La Seine Musicale
Ile
Seguin
92100
Boulogne-Billancourt
Tel :
01 74 34 53 53
Métro :
Pont de Sèvres
T2 :
Brimborion
Jusqu’au
29 janvier 2023
L’opéra
rock de Michel Berger et Luc Plamondon
Mise
en scène : Thomas Jolly assisté de Samy Zerrouki
Direction
musicale : Victor Le Masne
Chorégraphie :
Sidi Larbi Cherkaoui assisté de Kevin Vivès
Scénographie :
Emmanuelle Favre
Lumières :
Thomas Dechandon
Vidéos :
Guillaume Cottet
Costumes :
Nicolas Ghesquière
Avec :
Côme (Johnny Rockfort), Miriam Baghdassarian (Sadia), David Latulippe (Zéro
Janvier), Lilya Adad (Cristal), Alex Montembault (Marie-Jeanne), Adrien Fruit
(Ziggy), Magali Goblet (Stella Spotlight), Simon Geoffroy (Le Grand Gourou
Marabout)
L’histoire :
A l’approche de l’élection présidentielle, Monopolis, la capitale de l’occident,
est terrorisée par la bande des Etoiles Noires dirigée par Johnny Rockfort et
sa compagne Sadia, une étudiante agitatrice… Dans les souterrains de la ville,
Marie-Jeanne, serveuse à l’Underground Café assiste à leurs préparations d’attentats.
Du
haut de sa tour dorée, le milliardaire Zéro Janvier, annonce sa candidature. Il
défend un modèle de société libérale, sécuritaire et raciste. Son principal
adversaire, le Grand Gourou Marabout, prône quant à lui un retour à la nature.
Sur
télé-Capitale, l’animatrice vedette Cristal présente l’émission Starmania,
qui promet à ses candidats de devenir « la star d’un soir »… Ziggy,
un jeune disquaire homosexuel dont Marie-Jeanne est éprise, rêve d’y passer
pour devenir le premier danseur rock du monde…
Mon
avis :
Quelle claque ! Il en faudrait en user des superlatifs pour qualifier les
nombreuses sensations et impressions que procure ce spectacle.
Le
problème, c’est que l’on a envie d’en révéler le maximum de détails et, en même
temps, on ne veut trop en déflorer d’éléments pour préserver les effets de surprise.

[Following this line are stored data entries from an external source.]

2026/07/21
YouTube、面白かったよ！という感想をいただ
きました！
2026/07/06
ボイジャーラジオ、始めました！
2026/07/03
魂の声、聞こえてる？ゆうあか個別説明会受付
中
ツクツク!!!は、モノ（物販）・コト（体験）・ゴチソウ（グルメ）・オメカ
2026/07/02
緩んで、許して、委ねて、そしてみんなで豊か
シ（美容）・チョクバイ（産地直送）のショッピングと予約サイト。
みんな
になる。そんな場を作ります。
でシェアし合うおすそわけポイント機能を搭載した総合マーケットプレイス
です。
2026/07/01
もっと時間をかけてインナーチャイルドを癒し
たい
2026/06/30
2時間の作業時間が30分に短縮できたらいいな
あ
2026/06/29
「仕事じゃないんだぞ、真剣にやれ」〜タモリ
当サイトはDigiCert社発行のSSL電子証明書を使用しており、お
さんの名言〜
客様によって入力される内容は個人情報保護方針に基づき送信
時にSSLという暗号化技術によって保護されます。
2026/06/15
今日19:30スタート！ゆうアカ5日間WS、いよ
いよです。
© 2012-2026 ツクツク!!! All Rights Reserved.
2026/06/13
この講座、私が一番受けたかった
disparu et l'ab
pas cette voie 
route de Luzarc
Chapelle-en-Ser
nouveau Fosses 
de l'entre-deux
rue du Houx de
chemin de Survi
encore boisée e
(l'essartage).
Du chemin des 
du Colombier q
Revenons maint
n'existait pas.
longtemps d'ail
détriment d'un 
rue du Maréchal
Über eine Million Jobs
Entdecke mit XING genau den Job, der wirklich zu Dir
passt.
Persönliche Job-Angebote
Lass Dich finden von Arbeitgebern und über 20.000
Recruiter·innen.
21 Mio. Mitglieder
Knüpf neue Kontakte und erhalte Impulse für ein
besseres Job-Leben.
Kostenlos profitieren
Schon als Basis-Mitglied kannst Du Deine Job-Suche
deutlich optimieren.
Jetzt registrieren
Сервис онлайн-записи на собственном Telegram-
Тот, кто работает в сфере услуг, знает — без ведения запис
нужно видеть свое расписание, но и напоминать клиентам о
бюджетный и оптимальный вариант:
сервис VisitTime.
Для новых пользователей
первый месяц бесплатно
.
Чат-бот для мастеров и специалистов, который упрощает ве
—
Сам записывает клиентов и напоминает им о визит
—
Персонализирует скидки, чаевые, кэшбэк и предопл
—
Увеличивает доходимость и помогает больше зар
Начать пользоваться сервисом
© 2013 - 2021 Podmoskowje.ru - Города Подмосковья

Bref, je vais m’efforcer d’être ni trop dithyrambique, ni trop laconique.
Cette
fois, dans ce spectacle estampillé 2022, mon plaisir a été total. J’ai été immédiatement
happé et je me suis laissé emporter par le récit…
Respectant
fidèlement le livret de 1979 et les messages qu’il colportait, Thomas Jolly,
a fait de ce spectacle musical une véritable tragédie grecque ; sans
concession aucune. Noir, c’est noir ! D’ailleurs, mon impression générale
est d’avoir vu un film en noir et blanc. Le soleil n’entre pas à Monopolis. Les
premières couleurs apparaissent assez tard, dans le générique de l’émission de
Cristal. Et encore, ce sont des projections façon Crazy Horse qui nuancent les
robes.
Starmania, c’est la fin d’un monde. On y atteint un paroxysme ; un paroxysme d’argent, de puissance, de violence, de débauche…
La mise en scène est implacable. Le tout premier tableau, c’est Playtime de Jacques Tati avec une ville aux formes géométriques rectilignes (des cubes, des rectangles, des flèches). La douceur des rondeurs y est bannie. L’architecture du cœur de ville est une immense étoile. Les silhouettes sont découpées par les lasers-scalpels. Les lumières sont prépondérantes dans ce spectacle, dérangeantes, envahissantes, agressives. Dans la formidable scène dans laquelle il interprète Le Blues du businessman, Zéro Janvier est littéralement emprisonné tel un insecte dans une multitude de faisceaux formant autour de lui une gigantesque toile d’araignée.
Ça
déborde de trouvailles scéniques, d’effets spéciaux… Quelle idée efficace que
ces projections en gros plan pour rendre l’action encore plus réaliste et
tumultueuse ! Certaines scènes sont crues, parfois insoutenables. Les
principaux tableaux illustrant les chansons les plus connues rivalisent d’ingéniosité,
de créativité, d’esthétisme.
Avec
un orchestre jouant en live, la musique prend une amplitude résolument rock’n’roll.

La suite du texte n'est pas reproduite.